* **Aim of the exercise**: A word-for-word copy of the entries, with the images left out, is what you should write.

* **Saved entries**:

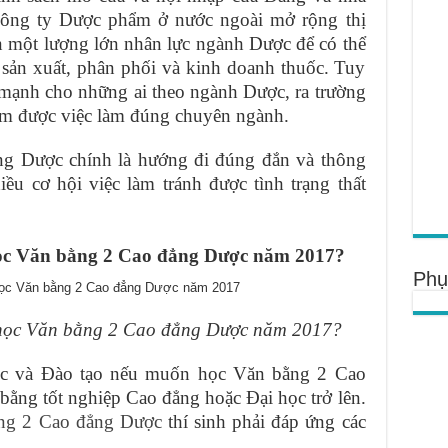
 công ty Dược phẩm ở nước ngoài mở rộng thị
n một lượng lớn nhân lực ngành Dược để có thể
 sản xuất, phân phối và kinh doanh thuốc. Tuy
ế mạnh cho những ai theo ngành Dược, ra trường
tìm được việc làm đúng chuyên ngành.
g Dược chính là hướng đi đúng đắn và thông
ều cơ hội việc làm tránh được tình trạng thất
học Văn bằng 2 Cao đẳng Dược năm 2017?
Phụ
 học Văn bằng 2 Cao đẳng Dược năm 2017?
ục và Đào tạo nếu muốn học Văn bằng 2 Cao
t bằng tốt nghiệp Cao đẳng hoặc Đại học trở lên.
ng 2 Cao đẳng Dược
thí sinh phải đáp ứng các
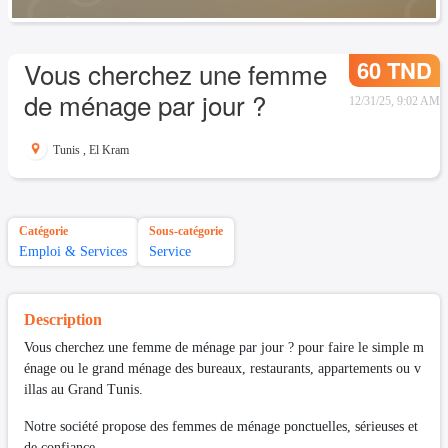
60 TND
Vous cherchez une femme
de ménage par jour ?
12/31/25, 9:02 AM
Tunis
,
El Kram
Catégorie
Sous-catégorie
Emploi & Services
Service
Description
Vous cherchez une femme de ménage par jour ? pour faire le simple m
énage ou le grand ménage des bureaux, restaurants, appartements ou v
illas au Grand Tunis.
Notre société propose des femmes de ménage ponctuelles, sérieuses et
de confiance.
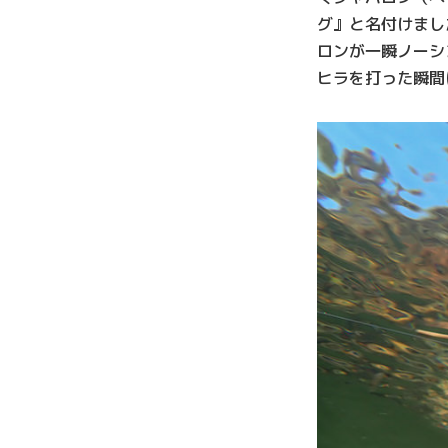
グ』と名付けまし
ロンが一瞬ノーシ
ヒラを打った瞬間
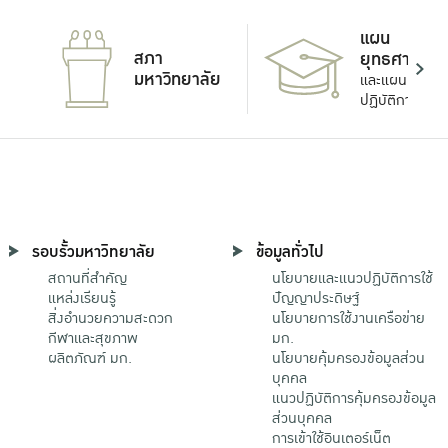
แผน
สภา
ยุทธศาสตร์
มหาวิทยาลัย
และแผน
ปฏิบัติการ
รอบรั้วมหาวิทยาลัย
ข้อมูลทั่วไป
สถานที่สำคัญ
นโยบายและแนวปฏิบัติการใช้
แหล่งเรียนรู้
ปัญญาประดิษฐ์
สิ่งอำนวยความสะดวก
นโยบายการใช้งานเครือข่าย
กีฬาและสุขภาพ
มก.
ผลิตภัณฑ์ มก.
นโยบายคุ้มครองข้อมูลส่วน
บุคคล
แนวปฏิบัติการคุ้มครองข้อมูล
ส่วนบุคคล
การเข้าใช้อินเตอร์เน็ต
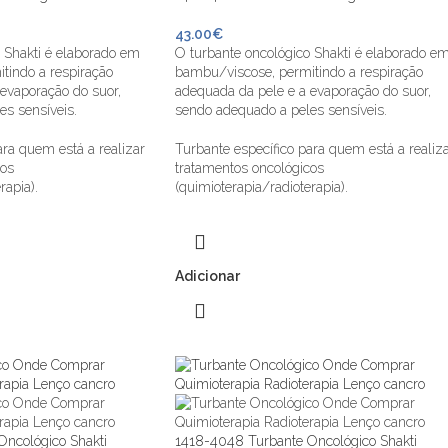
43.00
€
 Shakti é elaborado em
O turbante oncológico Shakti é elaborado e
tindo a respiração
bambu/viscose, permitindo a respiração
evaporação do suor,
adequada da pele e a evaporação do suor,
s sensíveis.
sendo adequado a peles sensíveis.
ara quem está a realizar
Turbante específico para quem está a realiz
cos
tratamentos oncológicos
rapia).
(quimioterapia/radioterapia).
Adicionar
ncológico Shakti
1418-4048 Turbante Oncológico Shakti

* **Solution for this problem**:
 công ty Dược phẩm ở nước ngoài mở rộng thị
n một lượng lớn nhân lực ngành Dược để có thể
 sản xuất, phân phối và kinh doanh thuốc. Tuy
ế mạnh cho những ai theo ngành Dược, ra trường
tìm được việc làm đúng chuyên ngành.
g Dược chính là hướng đi đúng đắn và thông
ều cơ hội việc làm tránh được tình trạng thất
học Văn bằng 2 Cao đẳng Dược năm 2017?
Phụ
 học Văn bằng 2 Cao đẳng Dược năm 2017?
ục và Đào tạo nếu muốn học Văn bằng 2 Cao
t bằng tốt nghiệp Cao đẳng hoặc Đại học trở lên.
ng 2 Cao đẳng Dược
thí sinh phải đáp ứng các
60 TND
Vous cherchez une femme
de ménage par jour ?
12/31/25, 9:02 AM
Tunis
,
El Kram
Catégorie
Sous-catégorie
Emploi & Services
Service
Description
Vous cherchez une femme de ménage par jour ? pour faire le simple m
énage ou le grand ménage des bureaux, restaurants, appartements ou v
illas au Grand Tunis.
Notre société propose des femmes de ménage ponctuelles, sérieuses et
de confiance.
グ』と名付けまし
ロンが一瞬ノーシ
ヒラを打った瞬間
แผน
สภา
ยุทธศาสตร์
มหาวิทยาลัย
และแผน
ปฏิบัติการ
รอบรั้วมหาวิทยาลัย
ข้อมูลทั่วไป
สถานที่สำคัญ
นโยบายและแนวปฏิบัติการใช้
แหล่งเรียนรู้
ปัญญาประดิษฐ์
สิ่งอำนวยความสะดวก
นโยบายการใช้งานเครือข่าย
กีฬาและสุขภาพ
มก.
ผลิตภัณฑ์ มก.
นโยบายคุ้มครองข้อมูลส่วน
บุคคล
แนวปฏิบัติการคุ้มครองข้อมูล
ส่วนบุคคล
การเข้าใช้อินเตอร์เน็ต
43.00
€
 Shakti é elaborado em
O turbante oncológico Shakti é elaborado e
tindo a respiração
bambu/viscose, permitindo a respiração
evaporação do suor,
adequada da pele e a evaporação do suor,
s sensíveis.
sendo adequado a peles sensíveis.
ara quem está a realizar
Turbante específico para quem está a realiz
cos
tratamentos oncológicos
rapia).
(quimioterapia/radioterapia).
Adicionar
ncológico Shakti
1418-4048 Turbante Oncológico Shakti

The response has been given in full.